INFORMATION SHOWN Block Start

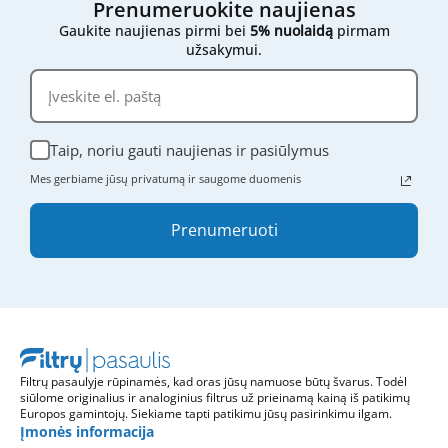
Prenumeruokite naujienas
Gaukite naujienas pirmi bei
5% nuolaidą
pirmam
užsakymui.
Taip, noriu gauti naujienas ir pasiūlymus
Mes gerbiame jūsų privatumą ir saugome duomenis
Prenumeruoti
Filtrų pasaulyje rūpinamės, kad oras jūsų namuose būtų švarus. Todėl
siūlome originalius ir analoginius filtrus už prieinamą kainą iš patikimų
Europos gamintojų. Siekiame tapti patikimu jūsų pasirinkimu ilgam.
Įmonės informacija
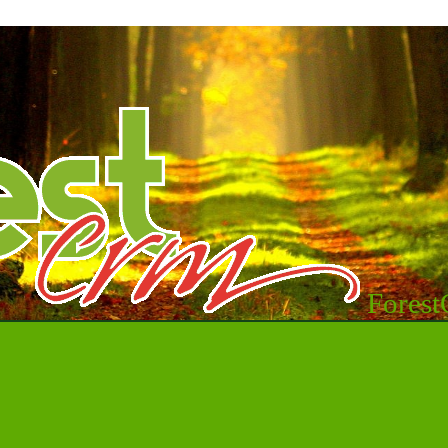
Fores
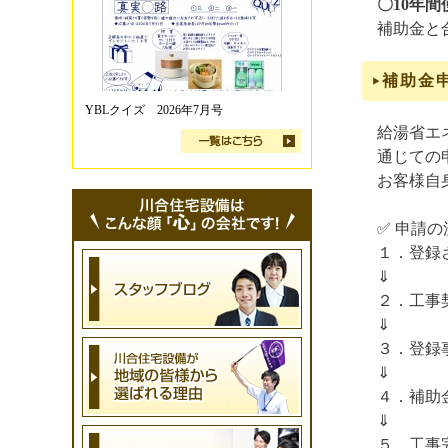
〇10年間
補助金と
補助金
YBLクイズ 2026年7月号
給湯省エ
通じての
お客様自
✅ 申請の
１．登録
⇓
２．工事
⇓
３．登録
⇓
４．補助
⇓
５．工事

INFORMATION SHOWN Block End

__PROBLEM DETAILS__:
Counting only lines that hold the word "naujienas", report how many there are in the listing above, as a number alone.

__ANSWER SPACE__:
3